Meski demikian, dengan diterbitkannya Keputusan Menteri Koordinator Bidang Politik, Hukum dan Keamanan Nomor 90 Tahun 2023 tentang Satgas Pengamanan Penanggulangan WNI di Luar Negeri, Satgas FTF dapat mengambil langkah untuk mempersiapkan bila nantinya pemerintah RI memutuskan memulangkan mereka, karena terdapat tekanan internasional yang kuat dari dunia internasional agar Indonesia melakukan repatriasi.
Pada kesempatan itu, Tim Ahli Dewan Pertimbangan Presiden, Sri Yunanto, mengatakan ada yang perlu dikaji tentang keuntungan dan kerugian dilakukannya repatriasi atau tidak dilakukannya repatriasi.
Salah satu kerugiannya adalah Indonesia mendapat sanksi dari dunia internasional, sehingga hal itu perlu diterangkan sampai konkret sebagai pertimbangan kepada pemerintah, ujar dia.
Masalah tersebut juga dibenarkan oleh psikolog forensik, Zora A Sukardi, menyebut pemulangan (repartriasi) perempuan dan anak warga negara Indonesia yang terasosiasi dengan kelompok teroris di luar negeri atau Foreign Terrorist Fighter (FTF) masih menimbulkan pro dan kontra.
“Hingga saat ini, masih terus muncul pro dan kontra terkait pemulangan atau repatriasi perempuan dan anak terasosiasi FTF (foreign terrorist fighter),” katanya.
“Pertanyaannya adalah apakah kita mau pulangkan atau biarkan saja di sana? Kalau kontranya mereka dianggap virus. Seorang yang sudah pernah terekspos dunia perang, kalau pulang apa efeknya? Kita di dalam negeri saja pendidikan Pancasilanya belum optimal. Di sisi pro, kita tidak bisa membuat orang itu terlantar atau stateless (tanpa kewarganegaraan),” lanjut Zora.
Menurut Zora, hal-hal yang diperdebatkan adalah terkait status hukum perempuan dan anak apakah sebagai pelaku atau korban. Dari perdebatan sejauh ini, semua sepakat bahwa anak diidentifikasi sebagai korban.
Namun, tidak semua pihak mendukung perempuan ditempatkan sebagai korban karena mereka dinilai memiliki daya untuk mengatakan tidak.
Selama ini, lanjut Zora, kelompok masyarakat sipil yang bergerak di dunia terorisme selalu optimistis bahwa mereka memiliki kapasitas untuk bisa menerima, menampung, dan memberdayakan perempuan dan anak yang terasosiasi FTF.
Bila memutuskan untuk memulangkan mereka, maka harus disiapkan mekanisme penilaian risiko, melakukan rehabilitasi, dan deradikalisasi serta membuat tempat penampungan bagi mereka.

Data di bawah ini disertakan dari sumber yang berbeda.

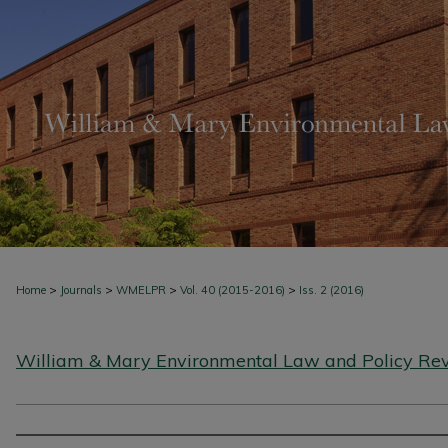
>
>
>
>
Home
Journals
WMELPR
Vol. 40 (2015-2016)
Iss. 2 (2016)
William & Mary Environmental Law and Policy Re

Kepala Program Studi Kajian Terorisme SKSG UI, Muhammad Syauqillah, mengatakan kerentanan yang dihadapi Indonesia FTF adalah masih adanya aliran dana dari Indonesia ke mereka yang berada di Suriah.
Selain itu, hingga saat ini masih terdapat jalur tradisional di perbatasan Turki dengan Suriah yang memungkinkan FTF keluar dan masuk. Hal itu turut membuka kemungkinan peluang bagi mereka untuk kembali ke Indonesia karena memiliki uang.
“Mitigasi apa yang akan dilakukan Pemerintah Indonesia, baik yang berkenaan dengan perempuan maupun anak, tetapi juga yang dewasa. Kalau pemerintah saat ini tidak mampu memutuskan, setidaknya melakukan asesmen,” kata Syauqillah.